- **Exercise requirements**:
Shown below are entries with pictures; the line with "combination of three" through the line with "Obvious stuff: Make" is the span to retype exactly, and the pictures stay out.
________________________
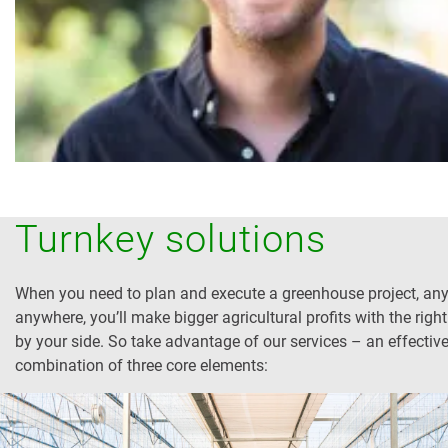
Turnkey solutions
When you need to plan and execute a greenhouse project, any
anywhere, you’ll make bigger agricultural profits with the right
by your side. So take advantage of our services – an effectiv
combination of three core elements:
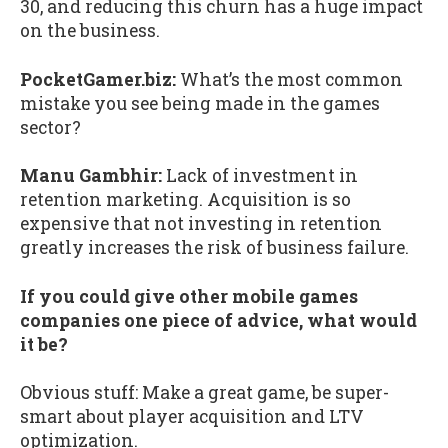
30, and reducing this churn has a huge impact
on the business.
PocketGamer.biz:
What’s the most common
mistake you see being made in the games
sector?
Manu Gambhir:
Lack of investment in
retention marketing. Acquisition is so
expensive that not investing in retention
greatly increases the risk of business failure.
If you could give other mobile games
companies one piece of advice, what would
it be?
Obvious stuff: Make a great game, be super-
smart about player acquisition and LTV
optimization.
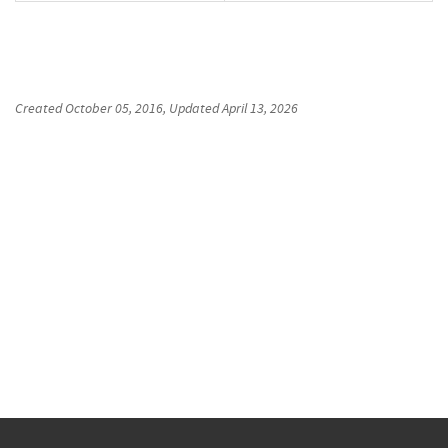
Created
October 05, 2016
, Updated
April 13, 2026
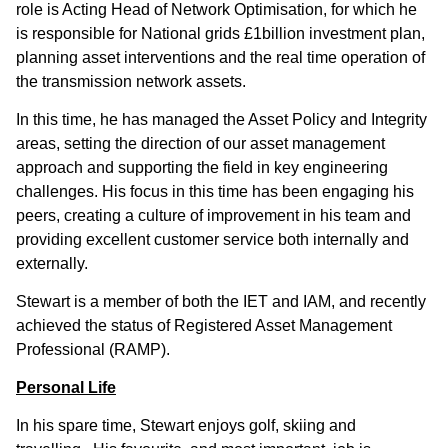
role is Acting Head of Network Optimisation, for which he
is responsible for National grids £1billion investment plan,
planning asset interventions and the real time operation of
the transmission network assets.
In this time, he has managed the Asset Policy and Integrity
areas, setting the direction of our asset management
approach and supporting the field in key engineering
challenges. His focus in this time has been engaging his
peers, creating a culture of improvement in his team and
providing excellent customer service both internally and
externally.
Stewart is a member of both the IET and IAM, and recently
achieved the status of Registered Asset Management
Professional (RAMP).
Personal Life
In his spare time, Stewart enjoys golf, skiing and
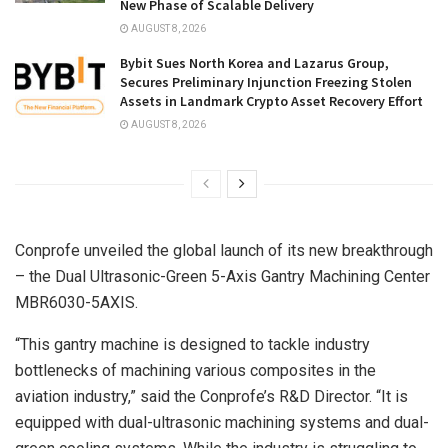
New Phase of Scalable Delivery
AUGUST 8, 2026
Bybit Sues North Korea and Lazarus Group,
Secures Preliminary Injunction Freezing Stolen
Assets in Landmark Crypto Asset Recovery Effort
AUGUST 8, 2026
Conprofe unveiled the global launch of its new breakthrough
– the Dual Ultrasonic-Green 5-Axis Gantry Machining Center
MBR6030-5AXIS.
“This gantry machine is designed to tackle industry
bottlenecks of machining various composites in the
aviation industry,” said the Conprofe’s R&D Director. “It is
equipped with dual-ultrasonic machining systems and dual-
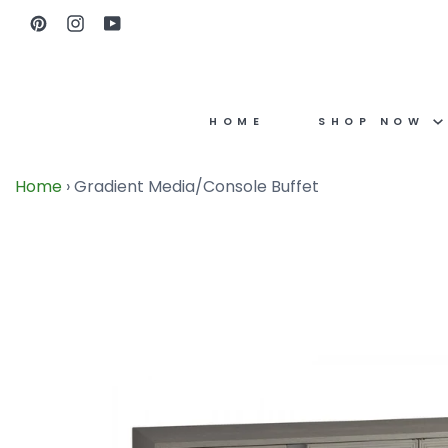
Skip
Pinterest
Instagram
YouTube
to
content
HOME
SHOP NOW
Home
›
Gradient Media/Console Buffet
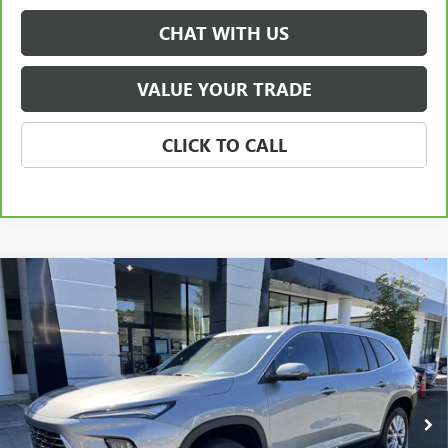
CHAT WITH US
VALUE YOUR TRADE
CLICK TO CALL
Compare Vehicle
NEW
2026
BUICK ENCLAVE
PREFERRED
BUY
FINANCE
LEASE
Special Offer
Price Drop
VIN:
5GAERAKS9TJ135929
Stock:
3699
Model:
4LB56
$48,070
Ext.
Int.
Courtesy Transportation Unit
NET PRICE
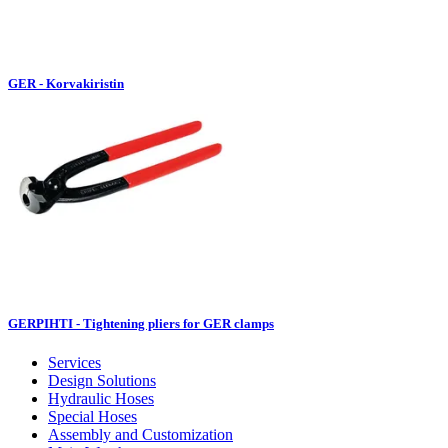
GER - Korvakiristin
GERPIHTI - Tightening pliers for GER clamps
Services
Design Solutions
Hydraulic Hoses
Special Hoses
Assembly and Customization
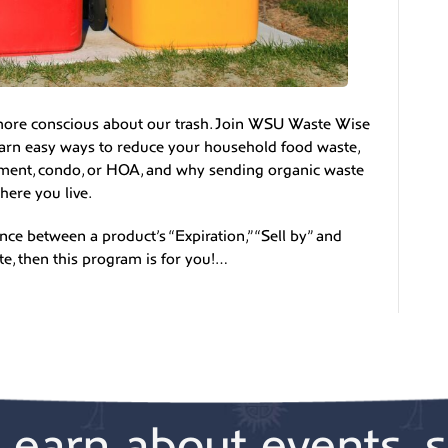
 more conscious about our trash. Join WSU Waste Wise
arn easy ways to reduce your household food waste,
tment, condo, or HOA, and why sending organic waste
here you live.
ce between a product’s “Expiration,” “Sell by” and
te, then this program is for you!…
Learn about events, s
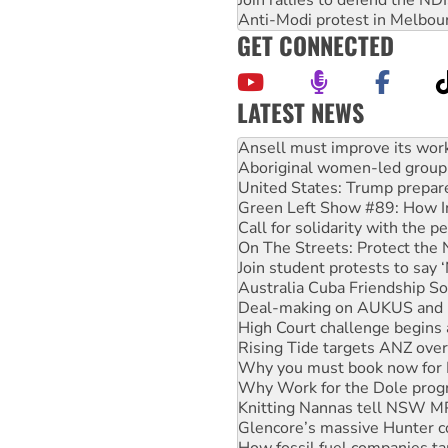
Join rallies to defend the N
Anti-Modi protest in Melbou
GET CONNECTED
LATEST NEWS
Aboriginal women-led group 
United States: Trump prepare
Green Left Show #89: How Ind
Call for solidarity with the
On The Streets: Protect the
Join student protests to say 
Australia Cuba Friendship So
Deal-making on AUKUS and P
High Court challenge begins 
Rising Tide targets ANZ over
Why you must book now for 
Why Work for the Dole prog
Knitting Nannas tell NSW MPs
Glencore’s massive Hunter c
How fossil fuel companies ta
Disrupt Burrup Hub welcome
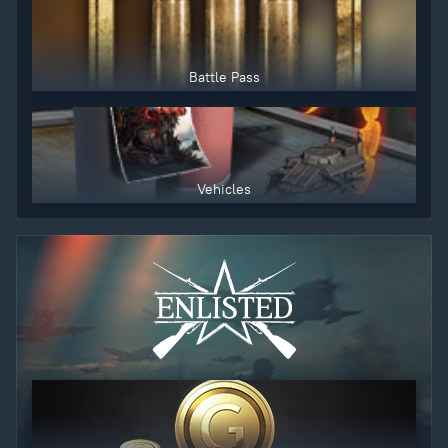
Battle Pass
Vehicles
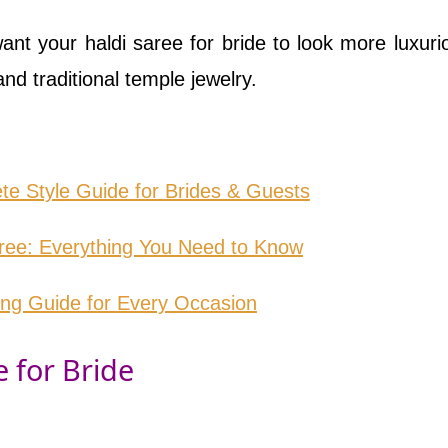
ant your haldi saree for bride to look more luxurio
and traditional temple jewelry.
te Style Guide for Brides & Guests
aree: Everything You Need to Know
ing Guide for Every Occasion
e for Bride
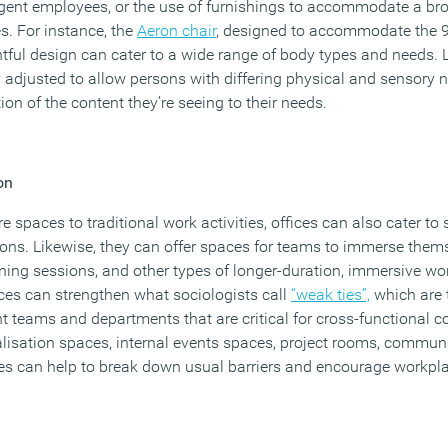
gent employees, or the use of furnishings to accommodate a br
es. For instance, the
Aeron chair
, designed to accommodate the 99
ul design can cater to a wide range of body types and needs. L
 adjusted to allow persons with differing physical and sensory n
ion of the content they’re seeing to their needs.
on
spaces to traditional work activities, offices can also cater to s
ions. Likewise, they can offer spaces for teams to immerse them
ning sessions, and other types of longer-duration, immersive wo
ces can strengthen what sociologists call
“weak ties”,
which are 
nt teams and departments that are critical for cross-functional c
alisation spaces, internal events spaces, project rooms, communa
es can help to break down usual barriers and encourage workp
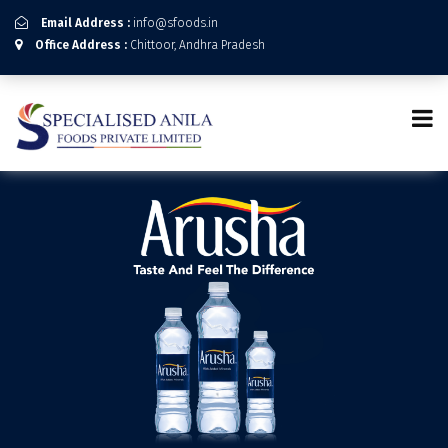
Email Address :
info@sfoods.in
Office Address :
Chittoor, Andhra Pradesh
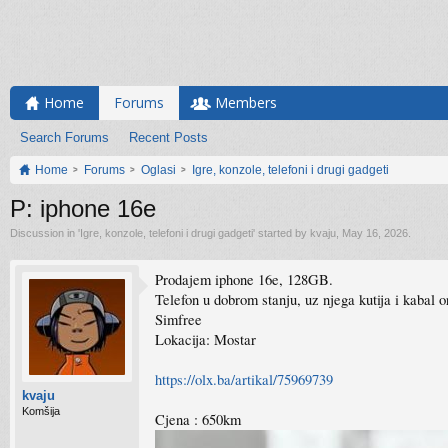
Home
Forums
Members
Search Forums
Recent Posts
Home
Forums
Oglasi
Igre, konzole, telefoni i drugi gadgeti
P: iphone 16e
Discussion in '
Igre, konzole, telefoni i drugi gadgeti
' started by
kvaju
,
May 16, 2026
.
Prodajem iphone 16e, 128GB.
Telefon u dobrom stanju, uz njega kutija i kabal or
Simfree
Lokacija: Mostar
https://olx.ba/artikal/75969739
kvaju
Komšija
Cjena : 650km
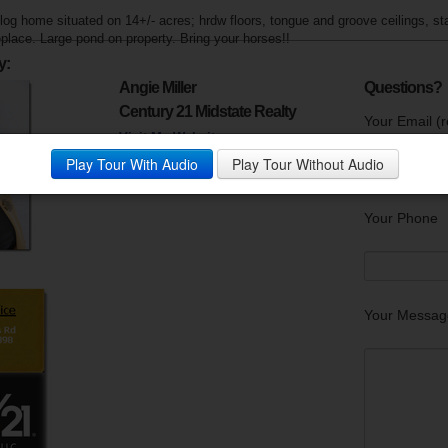
og home situated on 14+/- acres; hrdw floors, tongue and groove ceilings, st
eplace. Large pond on property. Bring your horses!!
y:
Angie Miller
Questions?
Century 21 Midstate Realty
Your Email (r
Visit My Website
Phone:
931-967-4321
Play Tour With Audio
Play Tour Without Audio
Your Phone
Your Messag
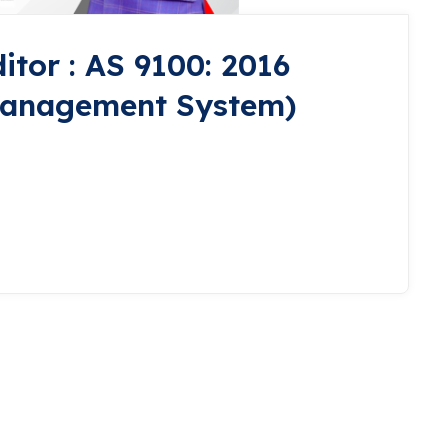
itor : AS 9100: 2016
Management System)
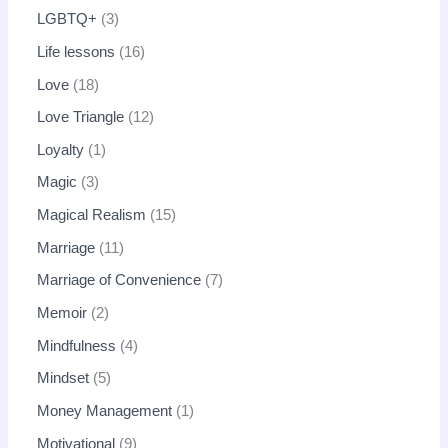
LGBTQ+
3
Life lessons
16
Love
18
Love Triangle
12
Loyalty
1
Magic
3
Magical Realism
15
Marriage
11
Marriage of Convenience
7
Memoir
2
Mindfulness
4
Mindset
5
Money Management
1
Motivational
9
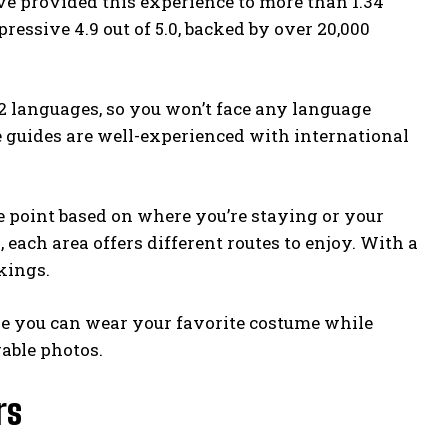
’ve provided this experience to more than 1.34
ressive 4.9 out of 5.0, backed by over 20,000
22 languages, so you won’t face any language
e guides are well-experienced with international
e point based on where you’re staying or your
each area offers different routes to enjoy. With a
kings.
ere you can wear your favorite costume while
rable photos.
rs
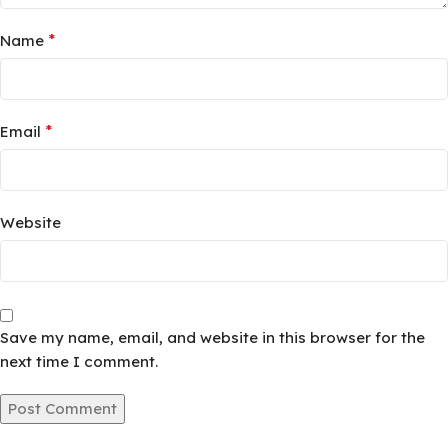
*
Name
*
Email
Website
Save my name, email, and website in this browser for the
next time I comment.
________________________
- **Solution for this exercise**:
combination of three core elements:
30, and reducing this churn has a huge impact
on the business.
PocketGamer.biz:
What’s the most common
mistake you see being made in the games
sector?
Manu Gambhir:
Lack of investment in
retention marketing. Acquisition is so
expensive that not investing in retention
greatly increases the risk of business failure.
If you could give other mobile games
companies one piece of advice, what would
it be?
Obvious stuff: Make a great game, be super-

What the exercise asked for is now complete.